I was just trying to tie ends together, and was exploring the difference between fitting with zero inflated distributions vs. normal distributions.

I'm considering the case where the dataset is inflated in some small value that I inject, but I don't do any special treatment for this value. I realize that things work well unless the inflated value is 0:

pr0 = open_dataset("sdba/CanESM2_1950-2100.nc")
# Take the first 30 july 1rst 
pr0  = pr0.isel(location=1).isel(time=slice(179,365*30,365)).pr.values
pr0 = np.where(pr0>0, pr0, 1e-6)
min_prs = [-1e-10,-1e-20, 0, 1e-20, 1e-18, 1e-14, 1e-10]
print(["min_pr", "Pr(X>=min_pr) [fraction]"])
for min_pr in min_prs:
    pr = pr0.copy()
    pr[0:11] = min_pr 
    a, loc,scale = sc.stats.gamma.fit(pr)
    print([min_pr, sc.stats.gamma.cdf(min_pr,a,loc=loc,scale=scale)])

yields:

['min_pr', 'Pr(X>=min_pr) [fraction]']
[-1e-10, 0.07865019433968551]
[-1e-20, 0.07258213369500696]
[0, 5.552055328806407e-20]
[1e-20, 0.07787936999249587]
[1e-18, 0.07488806373878135]
[1e-14, 0.08371030972954428]
[1e-10, 0.08298754087251842]

I inflated the datasets, so we could expect 'Pr(X>=min_pr)' to be about 33%. We have approximate fits, so it's ok to have 7-8%, If I increase the bound in sc.stats.gamma.cdf(min_pr,a,loc=loc,scale=scale) say by adding 1e-15 which is still well below other values that were not injected, then I get indeed ~30%, except for the case of 0 precipitations.

and we can clearly see something is off with the 0-inflated case if we plot the pdfs:
image

Using a form of jitter_under_thresh, say that I inflate with precipitation values of 0, but then jitter between 10^(-21) and 10^(-20), I get something more in line with other results.
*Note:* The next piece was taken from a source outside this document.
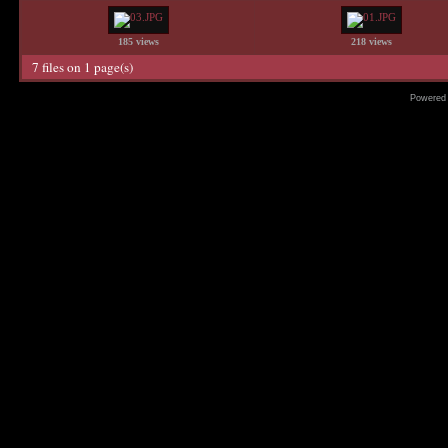
185 views
218 views
7 files on 1 page(s)
Powered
If I inflate less values, 10 or less, it seems the problem goes away (I also added a small value in the cdf computation, but that doesn't explain the change in behaviour as far I could tell):

import numpy as np
import scipy as sc
import matplotlib.pyplot as plt
pr0 = open_dataset("sdba/CanESM2_1950-2100.nc")
# Take the first 30 july 1rst 
pr0  = pr0.isel(location=1).isel(time=slice(179,365*30,365)).pr.values
pr0 = np.where(pr0>0, pr0, 1e-6)
min_prs = [
    0,
    1e-20,
    1e-17,
    1e-16,
    ]
print(["min_pr", "Pr(X>=min_pr)"])
for min_pr in min_prs:
    pr = pr0.copy()
    pr[0:10] = min_pr
    a, loc,scale = sc.stats.gamma.fit(pr)
    print([min_pr, sc.stats.gamma.cdf(min_pr+1e-21,a,loc=loc,scale=scale)])
    x = np.linspace(0, 1e-15, 1000)
    plt.plot(x,sc.stats.gamma.pdf(x, a, loc=loc, scale=scale),label=min_pr)
    plt.yscale("log")
    plt.xlabel("x")
    plt.ylabel("pdf")
plt.legend(title="min_pr")

image

Going about 11/30 values, then more cases look like the problematic pr==0.

Anyways, it's just worth keeping this in mind. I think the lesson is to be careful when using numbers where the precision is too low, and 0 values are afllicted by this. If we work with the appropriate zero_inflated options or perform some jitter_under_thresh with a very small value, in both cases, this should not be an issue.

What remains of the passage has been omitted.